In 2008, however, Blue State landed the biggest fish: the then Senator for Illinois. Blue State managed to raise $500m and built an online community of millions for Obama. A startling achievement, given that people working for Blue State weren't grey-templed politicos, but young tech professionals. The corporate culture is more Google than pressured campaign office, even since it was bought by communications behemoth WPP in 2010. "We have a table tennis table we play in the London office," Poynton says. In Washington, the office that houses most of their 160 employees, there are "office pets" and Friday is pancake-and-waffle day. The computers are Macs. And there is pretty much an open door with Obama's Chicago campaign headquarters.
Targeted Victory has a slightly longer roster of clients – 46 in all – but its most prominent is Romney. It grew from the scorched earth of the Republican campaign of 2008. Founded by 28-year-olds Michael Beach and another RNC staffer Zac Moffatt (who has earned more than $158,125 working for Romney) in February 2009, it was set up to look after candidates' entire online output, "covering everything: advertising [it creates the ads that spring from the screen when your cursor goes over them], fundraising, website creation – everything under one roof," Beach says, adding that their advantage was clear from early on: they could speak both tech and politcalese (something relatively rare in Republican circles). "I was national field director for the Republican National Convention in 2008 – so it was the perfect training ground from which to grab able people," Beach says. Currently his firm employs 55 people, most of whom are in the mid-20s and techies. All are Republicans.
The office atmosphere is laid-back, though focused, Beach says. "We are very collaborative. No one has an office," he says. "We aim to keep a West-Coast start-up feel, we aren't at all stuffy." People who visit them explain that they have that dot-com-boom edginess to them. More a young eBay, less Young Conservatives.

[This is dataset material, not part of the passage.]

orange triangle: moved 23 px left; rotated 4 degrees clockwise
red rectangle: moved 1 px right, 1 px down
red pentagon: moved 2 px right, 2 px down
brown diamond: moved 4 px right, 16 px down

What is the real value of engaging either company then? Trackability. They allow their candidates to check-up on the effectiveness of their efforts, in a way unmatched by traditional methods.
"In the past marketing was quite finger in the air and hope it works but what we do is measurable," Poynton says. "You can see what works and what doesn't. You can quantitatively assess who is responding to emails, who is donating.
"And if it isn't working you change it. You can fine-tune and compare, too. So send one email with a certain picture and another with another and then see which works best."
So is the future of campaigning online? Is the doorstep and school hall likely to become ever more redundant? Rasiej believes so: "The future of political persuasion will be digital because it has become the way of the world in every other arena of our lives. Technology is beginning to reveal the new currency of networks."
Poynton sounds a warning, though. "If you have a strong message, it can amplify it, but ultimately you need that. It's not a silver bullet."
Either way, as is the way with such things, when the general election comes around here, we'll all likely reap the harvest of the successes and failures of Rospars' involvement in Obama's campaign.